Venerdì sera, siamo nella club house dell'Inverleith Rugby Football Club: tutti in camicia e cravatta, sembriamo proprio degli ometti per bene. I nostri amici non sono numerosi, e una buona percentuale di loro è ben al di sotto della quota 'old', 35 anni. In compenso, quelli che hanno e dimostrano l'età giusta, hanno aspetti poco rassicuranti. Non so perché, ma si intuisce che hanno confidenza con il pallone ovale; d'altra parte, siamo in un distretto che in pochi chilometri quadrati vede alcune decine di campi da rugby. Va be', ci diciamo, peggio che con i gallesi del Seven Sisters non potrà finire.
Io mi dedico al sidro, lasciando le birre agli altri, e ci viene offerto qualcosa da mangiare: hagis, manco a dire. Cibo che, associato al freddo, mette ko Micky: l'indomani arriverà al campo ridotto a uno straccetto, ma scenderà in campo e farà la sua parte. In club house cantiamo l'inno del Recco, spiegando come è nato e quando. La melodia è quella di 'Flowers of Scotland', l'inno nazionale scozzese, solo le parole sono diverse; bisogna dire che sembrano apprezzare il fatto che noi siamo così 'pro–Scozia'.

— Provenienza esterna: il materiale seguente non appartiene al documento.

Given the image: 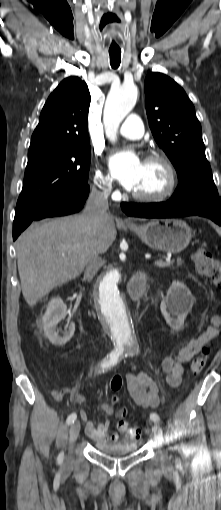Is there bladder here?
Here are the masks:
<instances>
[{"label":"bladder","mask_w":221,"mask_h":510,"mask_svg":"<svg viewBox=\"0 0 221 510\" xmlns=\"http://www.w3.org/2000/svg\"><path fill=\"white\" fill-rule=\"evenodd\" d=\"M96 448L108 456L120 457L135 452L138 444L132 440H124L119 442H95Z\"/></svg>","instance_id":"bladder-1"}]
</instances>
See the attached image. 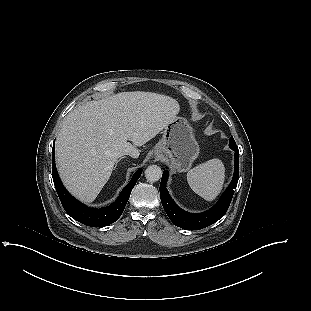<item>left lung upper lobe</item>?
Here are the masks:
<instances>
[{"mask_svg": "<svg viewBox=\"0 0 311 311\" xmlns=\"http://www.w3.org/2000/svg\"><path fill=\"white\" fill-rule=\"evenodd\" d=\"M232 144L236 145V143H235L233 137L230 138V143H229V145H232Z\"/></svg>", "mask_w": 311, "mask_h": 311, "instance_id": "left-lung-upper-lobe-1", "label": "left lung upper lobe"}]
</instances>
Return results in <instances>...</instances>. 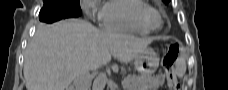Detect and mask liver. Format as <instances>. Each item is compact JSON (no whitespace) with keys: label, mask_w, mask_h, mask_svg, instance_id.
Here are the masks:
<instances>
[{"label":"liver","mask_w":228,"mask_h":90,"mask_svg":"<svg viewBox=\"0 0 228 90\" xmlns=\"http://www.w3.org/2000/svg\"><path fill=\"white\" fill-rule=\"evenodd\" d=\"M152 41L105 32L78 19L40 24L24 56L26 90H67L77 74L98 69L111 56L128 63Z\"/></svg>","instance_id":"obj_1"}]
</instances>
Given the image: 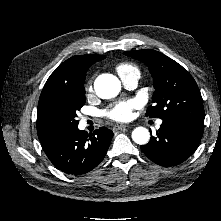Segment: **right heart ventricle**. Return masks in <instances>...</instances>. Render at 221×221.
Segmentation results:
<instances>
[{
    "label": "right heart ventricle",
    "mask_w": 221,
    "mask_h": 221,
    "mask_svg": "<svg viewBox=\"0 0 221 221\" xmlns=\"http://www.w3.org/2000/svg\"><path fill=\"white\" fill-rule=\"evenodd\" d=\"M117 72L119 75H124V74H128L131 72H136L139 73L138 68L130 63H121L117 66Z\"/></svg>",
    "instance_id": "1"
}]
</instances>
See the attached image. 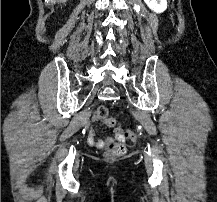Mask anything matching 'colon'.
Returning <instances> with one entry per match:
<instances>
[{
    "mask_svg": "<svg viewBox=\"0 0 217 202\" xmlns=\"http://www.w3.org/2000/svg\"><path fill=\"white\" fill-rule=\"evenodd\" d=\"M107 108L105 104H100L99 108L97 109V116L104 120V126H112L117 120L115 118H107ZM126 136L129 140H135L136 136L134 135V131H126ZM124 145L122 143H113L110 145L109 149L106 152V155L109 158H115L123 155L124 153Z\"/></svg>",
    "mask_w": 217,
    "mask_h": 202,
    "instance_id": "5ec220e1",
    "label": "colon"
}]
</instances>
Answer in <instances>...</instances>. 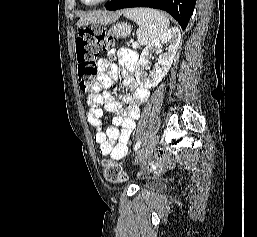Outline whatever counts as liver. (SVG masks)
Instances as JSON below:
<instances>
[{"mask_svg":"<svg viewBox=\"0 0 257 237\" xmlns=\"http://www.w3.org/2000/svg\"><path fill=\"white\" fill-rule=\"evenodd\" d=\"M122 12H116L115 14H106V13H93L91 15H87L82 17L77 25L80 27L82 25L88 24V23H103V24H108L111 22H114L117 20Z\"/></svg>","mask_w":257,"mask_h":237,"instance_id":"liver-1","label":"liver"}]
</instances>
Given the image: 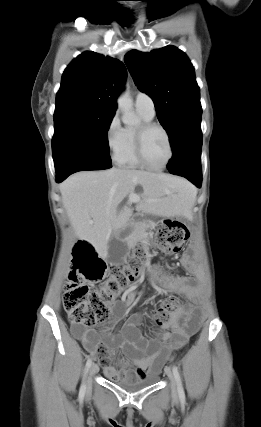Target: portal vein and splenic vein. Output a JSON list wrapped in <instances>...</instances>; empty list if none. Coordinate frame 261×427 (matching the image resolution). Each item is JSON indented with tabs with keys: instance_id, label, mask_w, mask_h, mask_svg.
<instances>
[{
	"instance_id": "18ae733b",
	"label": "portal vein and splenic vein",
	"mask_w": 261,
	"mask_h": 427,
	"mask_svg": "<svg viewBox=\"0 0 261 427\" xmlns=\"http://www.w3.org/2000/svg\"><path fill=\"white\" fill-rule=\"evenodd\" d=\"M128 201H129V203L139 202L140 201V196L137 195V194L132 193V194L129 195V200Z\"/></svg>"
}]
</instances>
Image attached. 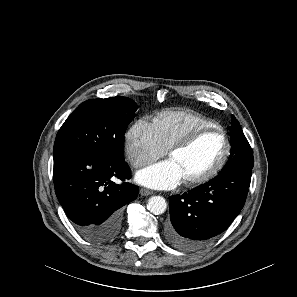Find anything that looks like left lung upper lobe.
I'll list each match as a JSON object with an SVG mask.
<instances>
[{
  "label": "left lung upper lobe",
  "mask_w": 297,
  "mask_h": 297,
  "mask_svg": "<svg viewBox=\"0 0 297 297\" xmlns=\"http://www.w3.org/2000/svg\"><path fill=\"white\" fill-rule=\"evenodd\" d=\"M231 120V152L226 165L221 172L251 171L254 165L253 151L237 119L232 115Z\"/></svg>",
  "instance_id": "1"
}]
</instances>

Sabato mattina, qualcuno mugugna per l'orario (calcio d'inizio previsto alle 10:30), ma siamo puntuali al campo. Purtroppo mancano le chiavi degli spogliatoi, perciò a un certo punto ci cambiamo lì sul prato e giochiamo. Altrimenti poi facciamo tardi per la nazionale.
Il primo tempo ci vede costantemente nella metà campo dell'Inverleith, spesso dentro i loro ventidue, con AleUgo che segna l'uno a zero verso il decimo minuto, riuscendo a passare nella loro linea difensiva dopo un paio di percussioni e l'apertura del pallone verso il nostro schieramento dei tre-quarti. Ale parte più o meno dalla posizione di secondo centro, sulla nostra sinistra e trova il varco. Si continua sulla stessa falsariga, ma non realizziamo altre mete. Nel secondo tempo cambiamo un bel po' di giocatori; anche loro, ovviamente, e la loro età media si abbassa. Pareggiano grazie a una specie di intercetto nel gioco ravvicinato, mentre siamo ben dentro i loro 22. Poi segnano altre tre volte sfruttando il gioco aperto dei backs. Riescono a creare il sovrannumero, e lo sfruttano. Ma le Orche non si siedono, comunque, la partita termina con una bella maul che Alberto conclude in meta per il 4–2 finale.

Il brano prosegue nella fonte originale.